De beide ouders van Jurriaan Schaup waren vlak voor de aankoop van de plantage overleden. Kennelijk beschikte hij hierna over wat geld, want hij kocht niet alleen deze plantage, maar investeert er ook in zoals bleek uit een inventarislijst uit mei 1807 waarin de inboedel geraamd werd op 2.791 pesos. De inventaris bevatte dan onder andere 10 negers, 300 schepel mais, 12 koebeesten, 5 kalveren, 54 schapen, 19 dito lammeren, 30 kabrieten, 11 dito lammeren, 1 paard, 4 ezels, 28 kalkoenen, 100 hoenders, een vlugt duiven en een oude kar. De oogst was binnen, de schapen en geiten hadden gelammerd en er was veel pluimvee bijgekomen. Opvallend is de uitbreiding van het aantal negers.
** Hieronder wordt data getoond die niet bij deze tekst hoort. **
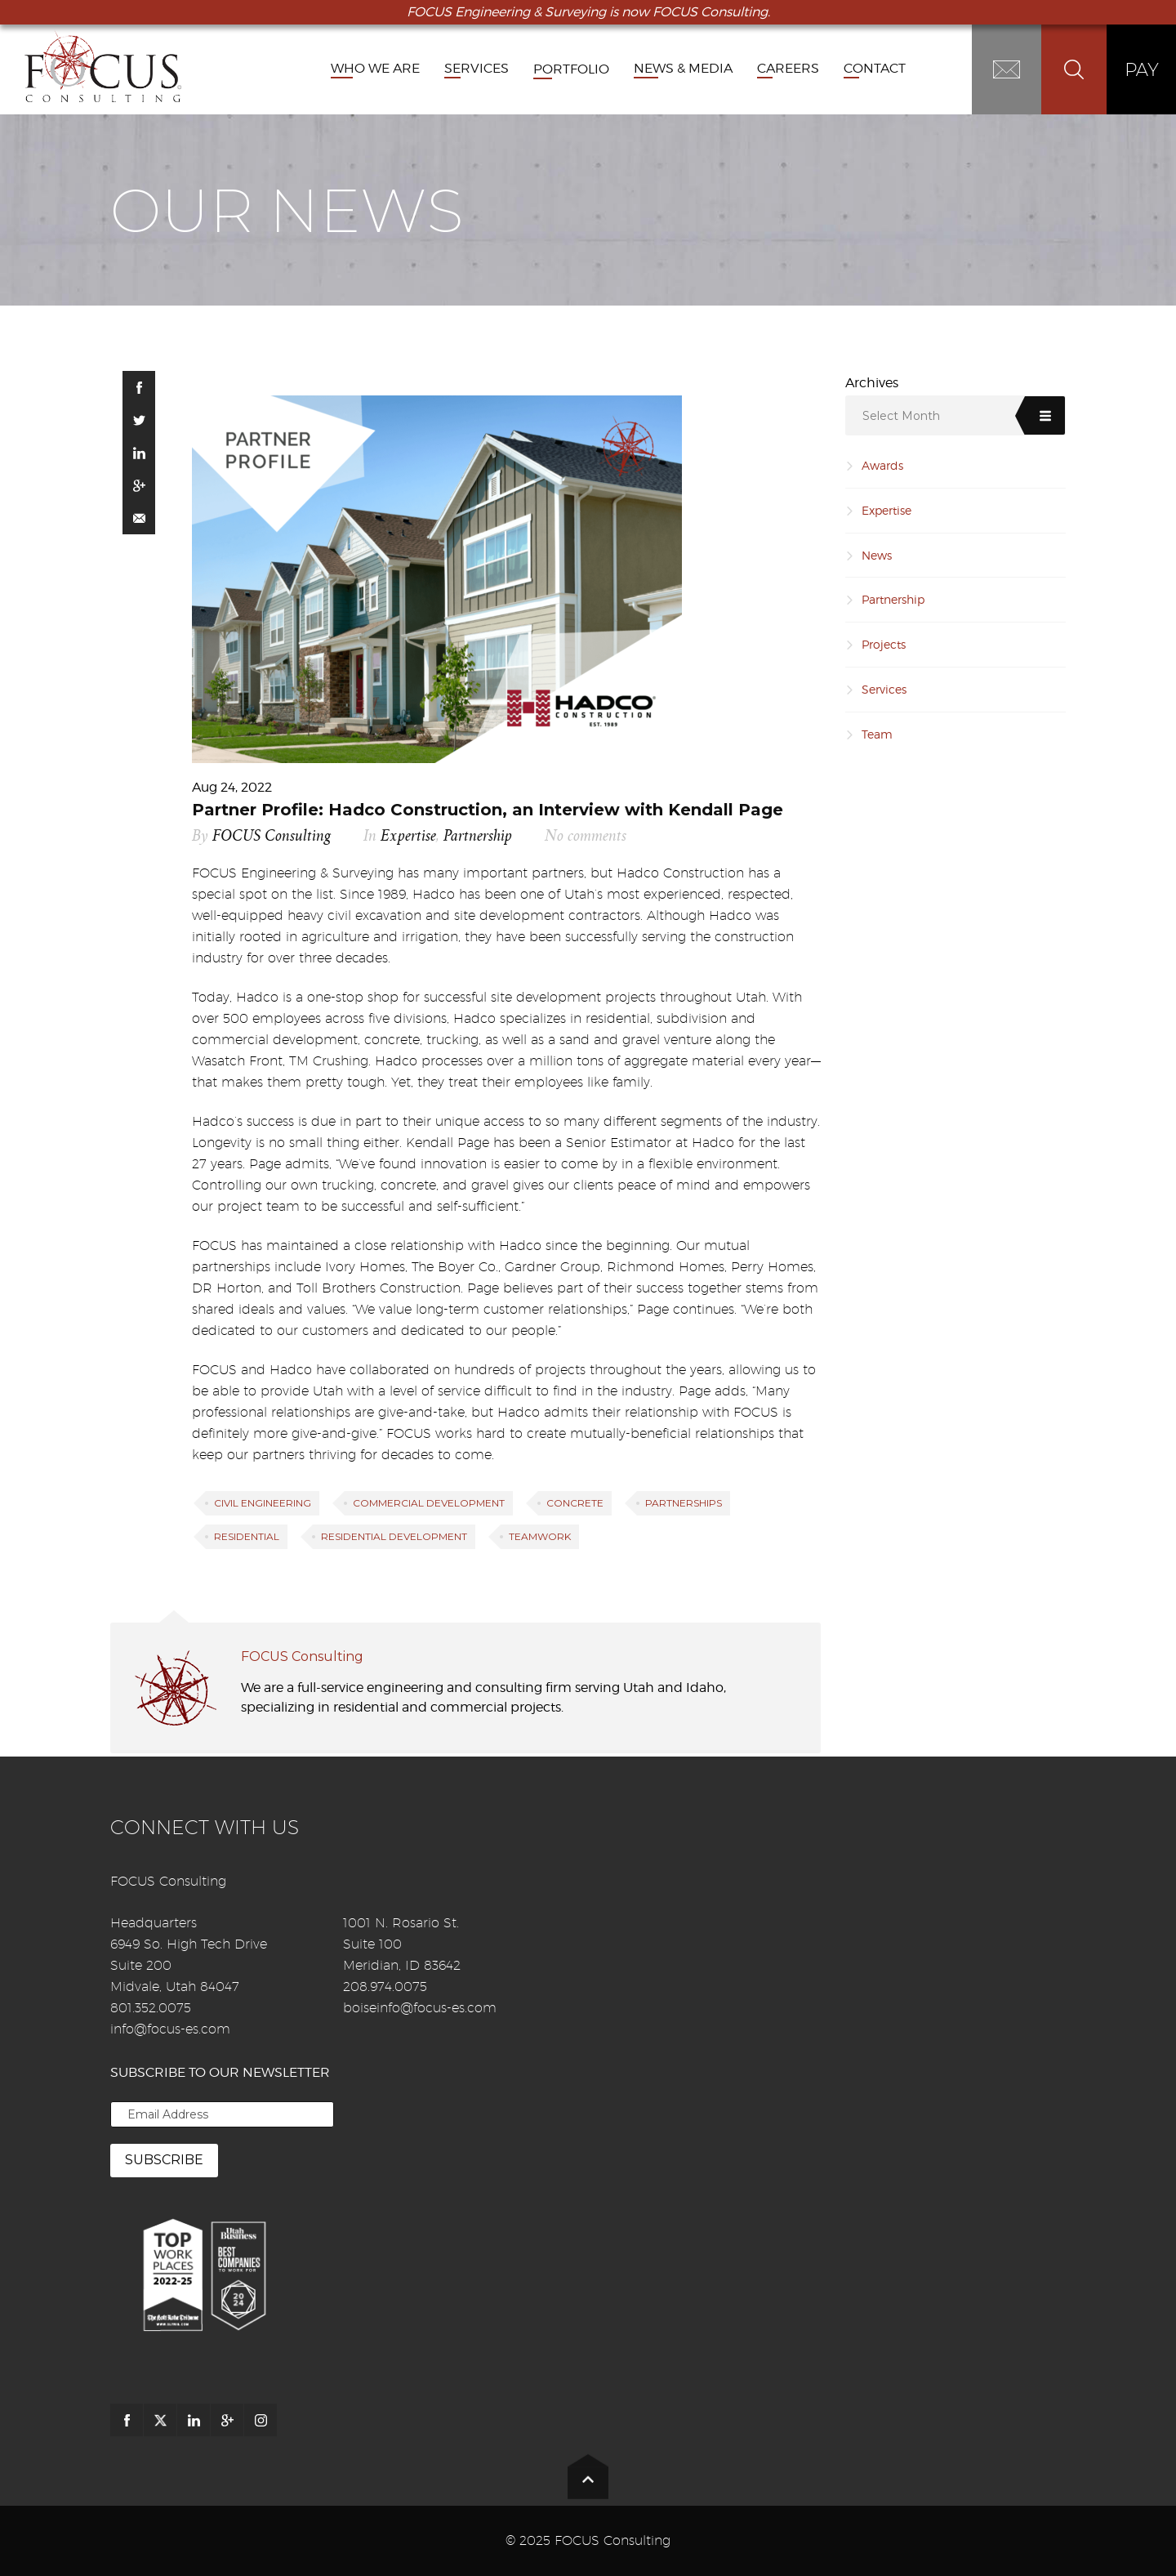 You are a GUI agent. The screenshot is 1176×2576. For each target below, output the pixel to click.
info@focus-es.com (170, 2029)
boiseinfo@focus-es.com (420, 2008)
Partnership (477, 836)
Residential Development (394, 1536)
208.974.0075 (385, 1986)
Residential (246, 1536)
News (877, 555)
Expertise (408, 836)
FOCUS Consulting (271, 836)
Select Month (901, 415)
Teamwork (540, 1536)
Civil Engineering (262, 1503)
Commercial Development (429, 1503)
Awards (882, 465)
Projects (884, 644)
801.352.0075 (150, 2008)
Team (877, 734)
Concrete (575, 1503)
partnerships (683, 1503)
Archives (871, 383)
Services (884, 689)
Lang heeft Jurriaan Schaup niet van zijn plantage kunnen genieten, want enkele jaren jaar na de aankoop is hij overleden. In juni 1807 werd de plantage door zijn broer Jan Hendrik Schaup in de functie van executeur-testamentair verkocht aan mejuffrouw Johanna Catharina Corpus, die de plantage tot haar dood op 10 maart 1841 in bezit hield. Men schatte haar leeftijd bij overlijden op 72 jaar. De plantage werd daarna publiek geveild en kwam in handen van Carel Frederik Neuman.

Jurriaan Manuel Schaup was een zoon van Johan Andreas Schaup en Maria Niemand. Zijn relatie met Johanna Catharina Corpus is niet volledig duidelijk, maar het was geen toeval dat juist Johanna de plantage na zijn dood in 1807 kocht:

  • In oktober 1797 liet zij een testament opmaken en benoemde daarbij Jurriaan tot universeel erfgenaam.
  • Jurriaan zelf liet in april 1805 zijn testament opmaken en benoemde daarbij de kinderen van Johanna tot erfgenaam van de helft van zijn bezittingen. De andere helft ging naar zijn broer.
  • Een dochter van Johanna werd Petronella Geertruida Schaup genoemd en die laatste trouwde later met Samuel Augustin de Lannoy. Dit echtpaar had onder andere een zoon met de naam Jurriaan Claries de Lannoy.

De plantage wisselde veelvuldig van eigenaar. Op de genoemde datum kochten de volgende personen de plantage:

Datum aankoop: Koper:
21 december 1744        Wed. Juan Schuurman
9 mei 1753 Moses Penso
11 mei 1753 Hendrik Teepken
8 juni 1759 H.W. van Kinswilder Winkler    
20 juli 1764 Jacob Wouters
8 oktober 1782 Ridchard Raven
5 januari 1802 Roelof en Lucas Raven
5 januari 1802 Jurriaan Schaup
12 juni 1807 Johanna Catharina Corpus
16 september 1841 Carel Frederik Neuman

In 1908 werd het 365 hectare grote terrein door het gouvernement opgekocht en ter verpachting in stukkken verdeeld. Het gebied staat tegenwoordig bekend onder de naam Mahuma.